第82章
その長身の男性は、良作と目が合うと、草原を吹き抜けるような、さわやかで優しい笑顔を彼に見せた。
「高田良作君だね・・・よく来てくれた。いつか君が、ここに来てくれると信じてたよ。・・・いいタイミングだった。」
彼は、良作の肩に手を置くと、うれしそうに言った。
「妻の時子はね・・・君を憎んでいる。心底恨んでいるんだ。私の義理の母もそうだった。その母・・・山田セツも、亡くなってしまったがね・・・ちょうど、葬儀が済んだところなんだ。」
「えっ、セツさんが・・・?」
「私たちが今回Y市に来たのはね、葬儀に参列するためだったんだ。その葬儀も、こうして、無事終わった。おそらく、このY市に来ることは、今後二度とないだろう。だから良作君。今日、君がここに来てくれたのも、何かの巡りあわせなのかもしれないな。」
良作は思った。
(これが、美絵子ちゃんのお父さんか・・・。なんてさわやかで、あたたかく優しい笑顔だろう。まるで、全身が、やわらかい羽毛で包まれるようだ・・・美絵子ちゃん、こんな魅力的で、素敵なお父さんに育てられたのか・・・。)

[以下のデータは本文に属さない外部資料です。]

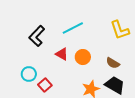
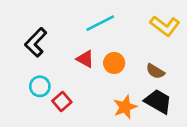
yellow L-shape: (120, 30) -> (165, 26), turned -35
black L-shape: (37, 36) -> (36, 42), moved

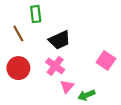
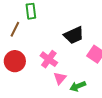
brown line: (18, 34) -> (15, 29), turned 56
black trapezoid: (59, 40) -> (74, 35), moved

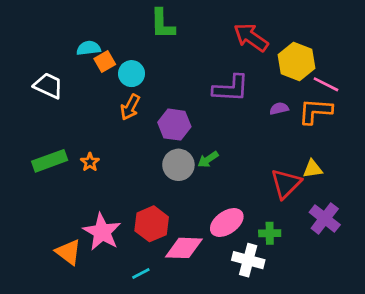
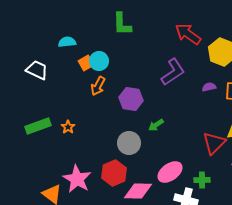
orange square: (105, 62) -> (86, 63), moved
purple L-shape: (231, 88) -> (173, 72), turned -36
gray circle: (178, 165) -> (129, 143), moved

「良作君。その妻だがね・・・ちょうど今、公民館で集会に出ている。今なら、またとないタイミングだよ。・・・美絵子は、中だ。奥の部屋にいる。呼んでくるから、そこで待っていてくれたまえ。」
美絵子の父は、そう告げると、身をひるがえして、奥の部屋に消えていった。
やがて部屋の奥から、すらりと背の高い、さらさらしたロングヘアーの似合う、魅力的な美少女が現れた。